Mirzya is a pretty typical Bollywood production (director Rakeysh Omprakash Mehra, screenplay by Gulzar) based on popular Punjab folktale “Mirza Sahiba,” which is the story of two young lovers who are not allowed to be together by their families.
If you did notice an obvious resemblance between “Mirza Sahiba” and Shakespeare’s Romeo and Juliet you are absolutely right. The screenwriter Gulzar is not above quoting Shakespeare almost directly.
But there is a twist. The epic and lavish historic part of the film was shot on breathtaking and beautiful locations with using a good measure of very modern CGI. But the ancient part is interspersed with the contemporary story taking place in today’s India.
The “Romeo and Juliet” of India in the film are Mohnish and Suchi, who were separated long ago when then very young boy was jailed for murder. Many years after they parted their ways Suchi returns from London to marry Prince Karan. Suddenly she meets her long lost childhood friend Mohnish, who now goes by the new name Aadil and works as a horse groomer in the palace stable. As one might expect in a such type of story Suchi feels that her young love to the boy, now a gorgeous man, is still alive. Aadil-Mohnish also faces a hard decision. In order to get back the love of his life he has to fight not only the Prince but also Suchi’s father who is totally invested in marrying his beautiful daughter into royalty.

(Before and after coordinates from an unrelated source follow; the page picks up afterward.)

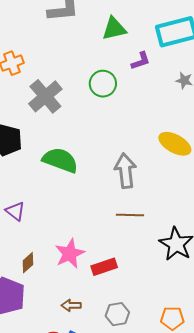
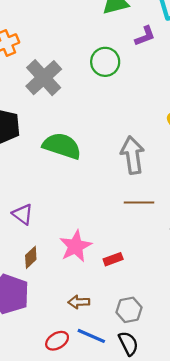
purple triangle: (15, 211) -> (23, 214), moved
red rectangle: (104, 267) -> (113, 259), size x0.7

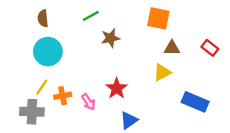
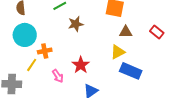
yellow line: (42, 87) -> (32, 65), moved
orange cross: (63, 96) -> (45, 51), moved
blue rectangle: (195, 102) -> (131, 71), moved

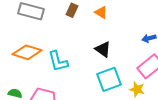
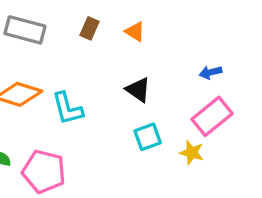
cyan square: (109, 79) -> (148, 137), size x0.7

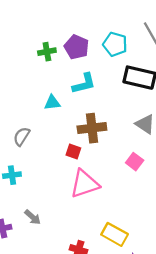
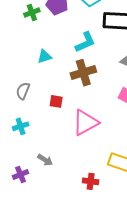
cyan L-shape: (84, 84) -> (85, 42), moved
red square: (73, 151) -> (56, 101), moved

The director Rakeysh Omprakash Mehra (Rang De Basanti, Bhaag Milkha Bhaag), skillfully uses musical score by Shankar-Ehsaan-Loy (with additional tracks by Daler Mehndi), to produce not exactly a Bollywood musical but drama with music which is a mixture of a period sounds and contemporary rhythms. The songs and dances in very colorful national costumes make the spectacle even brighter.